You’ll find rock houses and structures all over the town of Truth or Consequences; there are even a few grave markers in the Hot Springs cemetery (Cedar and 8th-ish) built from rock. I’ve heard that’s because rock builders came over after Elephant Butte Dam was completed post-1916, and drummed up work locally doing what they were especially good at (rock building).
Indian Springs’ baths are housed in one of these lovely ancient-feeling rock structures. I’ve only soaked here a couple of times and it’s been a while, and I’ve never been in the smaller bath. Today, though, the large bath is occupied, so the smallie is my one no-wait option.
The attendant grabs a broom and has me wait while he sweeps the floor and ramp leading to the small bath, sending clouds of dust and leaves flying out the door.
Once he’s done, he asks if I’d like to check the bath first, which makes me wonder if some people see it and demand their $4 back.
I say “no thanks” because I like to forget how sensitive I can be to tiny irritations. I take a fair amount of pride in my stout-hearted side, meaning I have in the past withstood fairly punishing circumstances with barely a blink. (But seriously, how bad could this be? It’s a hot bath!)

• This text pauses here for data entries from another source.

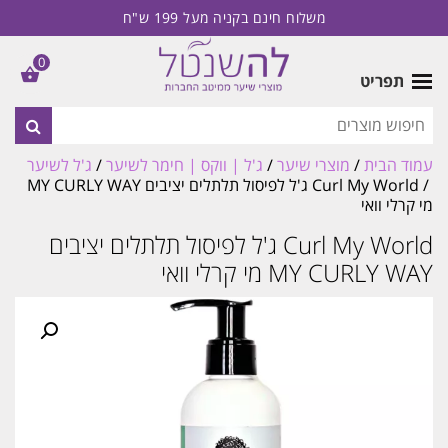
משלוח חינם בקניה מעל 199 ש"ח
0
תפריט
עמוד הבית
/
מוצרי שיער
/
ג'ל | ווקס | חימר לשיער
/
ג'ל לשיער
/ Curl My World ג'ל לפיסול תלתלים יציבים MY CURLY WAY
מי קרלי וואי
Curl My World ג'ל לפיסול תלתלים יציבים
MY CURLY WAY מי קרלי וואי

Once in the room, it dawns on me that the attendant may have asked me to check first in case I’m claustrophobic. The interior is lined with rock and wood. It’s dark, and it’s LITTLE. The “dressing” level contains only a chair and a pump rumbling away on the ground next it. A couple of clothes hooks are available.
There’s room for me to step out of my sweats; maybe I could do a jumping jack; but the hokey pokey would be pushing it. (You don’t measure area by whether or not you can jumping jack or hokey pokey? How weird.)
So other than the chair, the pump, the hooks, the rocks, the wood, and the jumping jack platform – there are only stairs leading down into mineral water.
Hot, hot mineral water.
The bath is big enough for one person, really, or two very good friends.
It’s not that there’s not a lot of water—volume-wise, there is—but it’s contained in a smallish area, 4 x 4 x 4, a bathing cube, if you will, with a pretty pebbled bottom. These pebble bottoms are fairly standard in our local artesian/free-flowing baths, and though there’s a pump at work in this bath, I learn later that its purpose is to assure constant flow. Otherwise, Indian Springs is thought of as one of our three “artesians” (the other 2 being La Paloma and Hay-Yo-Kay).
The atmosphere is womblike, and rustic, what with all the rock and wood. It’s a bit more primitive than most of the other soakers I’ve been in locally.
Oh, but the water.
I float, staring at the ceiling. I feel like it could be any old year, and by “old” I mean 1925, 1945, 1965. Though I haven’t been on a horse in years, for some reason I’m thinking about how good a soak must have felt after a long day in the saddle.
I’m glad I came along when the larger bath was already claimed, I can be such a creature of habit and the circumstances today got me into the small bath!